Reputation: 190
I'm trying to launch simultanuously many asynchrnous functions. Some of them make some http calls and I obviously don't want to make the same call multiple times. So, how can this be done using ES6 Promises and if not, what machanism would you recommend to deal with this kind of situations.
Example of the issue:
const func1 = () => async1();
const func2 = () => async2().then(async1);
return Promise.all([func1(), func2()]);
async1 and async2 are asynchronous functions returning Promises. The issue is how to deal with three situations :
The last situation is the only one I call deal with right now to prevent same calls from launching multiple times.
Upvotes: 0
Views: 242
Reputation: 171679
You can reuse a promise object any time so if you store a request promise the first time it gets called you can return the stored promise on subsequent calls and avoid making multiple requests to same resource
const async1 = (() => {
let promise;
return (arg) => {
console.log(arg, ' = ', promise ? 'Cached request' : 'New request');
promise = promise || new Promise((res) => setTimeout(res, 500));
return promise.then(()=>arg);
}
})()
Promise.all([async1(1),async1(2)]).then(res=>console.log(res))
Upvotes: 1
Reputation: 23695
If I understand it right you want to ensure async1
in your example will not be called twice.
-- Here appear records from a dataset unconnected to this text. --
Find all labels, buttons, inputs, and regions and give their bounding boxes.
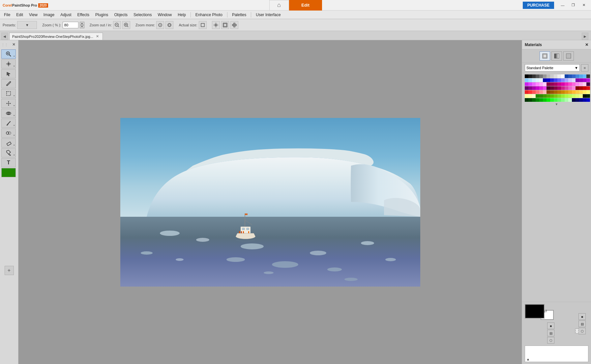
color-cell[interactable] bbox=[583, 98, 586, 102]
color-cell[interactable] bbox=[554, 90, 557, 94]
tool-eyedropper[interactable] bbox=[1, 79, 16, 88]
tool-move[interactable]: ▾ bbox=[1, 99, 16, 108]
tool-redeye[interactable]: ▾ bbox=[1, 109, 16, 118]
menu-effects[interactable]: Effects bbox=[75, 12, 92, 18]
color-cell[interactable] bbox=[525, 82, 528, 86]
color-cell[interactable] bbox=[550, 94, 554, 98]
color-cell[interactable] bbox=[586, 78, 590, 82]
menu-file[interactable]: File bbox=[1, 12, 13, 18]
color-cell[interactable] bbox=[539, 82, 543, 86]
tool-add-btn[interactable]: + bbox=[5, 266, 14, 275]
color-cell[interactable] bbox=[539, 90, 543, 94]
tool-picker[interactable] bbox=[1, 69, 16, 78]
color-cell[interactable] bbox=[572, 78, 576, 82]
color-cell[interactable] bbox=[572, 94, 576, 98]
color-cell[interactable] bbox=[576, 74, 579, 78]
color-cell[interactable] bbox=[547, 90, 550, 94]
color-cell[interactable] bbox=[583, 90, 586, 94]
color-white[interactable] bbox=[561, 74, 565, 78]
menu-adjust[interactable]: Adjust bbox=[58, 12, 74, 18]
zoom-fit-btn[interactable] bbox=[156, 21, 164, 29]
color-cell[interactable] bbox=[583, 86, 586, 90]
color-cell[interactable] bbox=[547, 74, 550, 78]
tool-brush[interactable]: ▾ bbox=[1, 119, 16, 128]
color-cell[interactable] bbox=[550, 82, 554, 86]
color-cell[interactable] bbox=[525, 98, 528, 102]
color-cell[interactable] bbox=[586, 94, 590, 98]
color-cell[interactable] bbox=[576, 78, 579, 82]
color-cell[interactable] bbox=[576, 82, 579, 86]
tab-nav-left[interactable]: ◀ bbox=[1, 33, 8, 40]
color-cell[interactable] bbox=[536, 78, 539, 82]
color-cell[interactable] bbox=[583, 94, 586, 98]
color-cell[interactable] bbox=[539, 74, 543, 78]
zoom-input[interactable] bbox=[63, 22, 78, 28]
bg-solid-btn[interactable]: ■ bbox=[578, 313, 586, 320]
color-cell[interactable] bbox=[586, 82, 590, 86]
color-cell[interactable] bbox=[528, 82, 532, 86]
bg-pattern-btn[interactable]: ⬡ bbox=[578, 328, 586, 334]
color-cell[interactable] bbox=[528, 74, 532, 78]
color-cell[interactable] bbox=[547, 82, 550, 86]
pan-tool-btn[interactable] bbox=[212, 21, 220, 29]
center-btn[interactable] bbox=[230, 21, 238, 29]
mat-tab-pattern[interactable] bbox=[563, 51, 574, 61]
color-cell[interactable] bbox=[561, 98, 565, 102]
palette-dropdown[interactable]: Standard Palette ▼ bbox=[525, 64, 580, 71]
color-cell[interactable] bbox=[532, 78, 536, 82]
menu-image[interactable]: Image bbox=[41, 12, 57, 18]
minimize-button[interactable]: — bbox=[558, 2, 567, 9]
fg-solid-btn[interactable]: ■ bbox=[547, 322, 554, 329]
color-cell[interactable] bbox=[543, 82, 547, 86]
fit-window-btn[interactable] bbox=[221, 21, 229, 29]
palette-settings-btn[interactable]: ≡ bbox=[581, 64, 588, 71]
tab-close-btn[interactable]: ✕ bbox=[95, 34, 100, 39]
color-cell[interactable] bbox=[586, 74, 590, 78]
menu-plugins[interactable]: Plugins bbox=[93, 12, 111, 18]
color-cell[interactable] bbox=[528, 78, 532, 82]
menu-selections[interactable]: Selections bbox=[131, 12, 154, 18]
color-cell[interactable] bbox=[539, 94, 543, 98]
color-cell[interactable] bbox=[543, 78, 547, 82]
color-cell[interactable] bbox=[565, 86, 568, 90]
mat-tab-color[interactable] bbox=[540, 51, 550, 61]
color-cell[interactable] bbox=[565, 98, 568, 102]
color-cell[interactable] bbox=[568, 90, 572, 94]
color-cell[interactable] bbox=[554, 94, 557, 98]
zoom-out-btn[interactable] bbox=[113, 21, 121, 29]
color-cell[interactable] bbox=[557, 94, 561, 98]
color-cell[interactable] bbox=[536, 94, 539, 98]
color-cell[interactable] bbox=[536, 98, 539, 102]
tool-clone[interactable]: ▾ bbox=[1, 128, 16, 138]
color-cell[interactable] bbox=[528, 98, 532, 102]
zoom-actual-btn[interactable] bbox=[165, 21, 173, 29]
color-cell[interactable] bbox=[561, 94, 565, 98]
color-cell[interactable] bbox=[565, 78, 568, 82]
tool-selection[interactable]: ▾ bbox=[1, 89, 16, 98]
color-cell[interactable] bbox=[550, 74, 554, 78]
color-cell[interactable] bbox=[565, 94, 568, 98]
color-cell[interactable] bbox=[557, 78, 561, 82]
color-cell[interactable] bbox=[554, 86, 557, 90]
color-cell[interactable] bbox=[543, 98, 547, 102]
color-cell[interactable] bbox=[579, 90, 583, 94]
color-cell[interactable] bbox=[561, 82, 565, 86]
color-cell[interactable] bbox=[532, 98, 536, 102]
tool-text[interactable]: T bbox=[1, 158, 16, 167]
zoom-in-btn[interactable] bbox=[122, 21, 130, 29]
tool-color-swatch[interactable] bbox=[1, 168, 16, 177]
tool-eraser[interactable]: ▾ bbox=[1, 138, 16, 148]
swap-colors-btn[interactable]: ⇄ bbox=[544, 309, 547, 313]
menu-palettes[interactable]: Palettes bbox=[229, 12, 249, 18]
image-tab[interactable]: PaintShopPro2020Review-OneStepPhotoFix.j… bbox=[9, 33, 103, 40]
color-cell[interactable] bbox=[539, 78, 543, 82]
color-cell[interactable] bbox=[576, 98, 579, 102]
color-cell[interactable] bbox=[532, 90, 536, 94]
color-cell[interactable] bbox=[576, 86, 579, 90]
purchase-button[interactable]: PURCHASE bbox=[523, 2, 554, 9]
menu-enhance-photo[interactable]: Enhance Photo bbox=[193, 12, 225, 18]
color-cell[interactable] bbox=[532, 82, 536, 86]
bg-color-preview[interactable]: ▲ bbox=[525, 346, 588, 362]
color-cell[interactable] bbox=[557, 86, 561, 90]
color-cell[interactable] bbox=[579, 78, 583, 82]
The easy and (quite low)-level of achieving that is memoization.
Say with lodash's _.memoize()
it would be
const async1 = _.memoize(async1, () => 1)
// wrapping func1 and func2 is not actually required in this case
const func1 = _.memoize(() => async1());
const func2 = _.memoize(() => async2().then(async1));
return Promise.all([func1(), func2()]);
Beware since you are unable to transparently switch from memoized to _un_memoized implementations on fly.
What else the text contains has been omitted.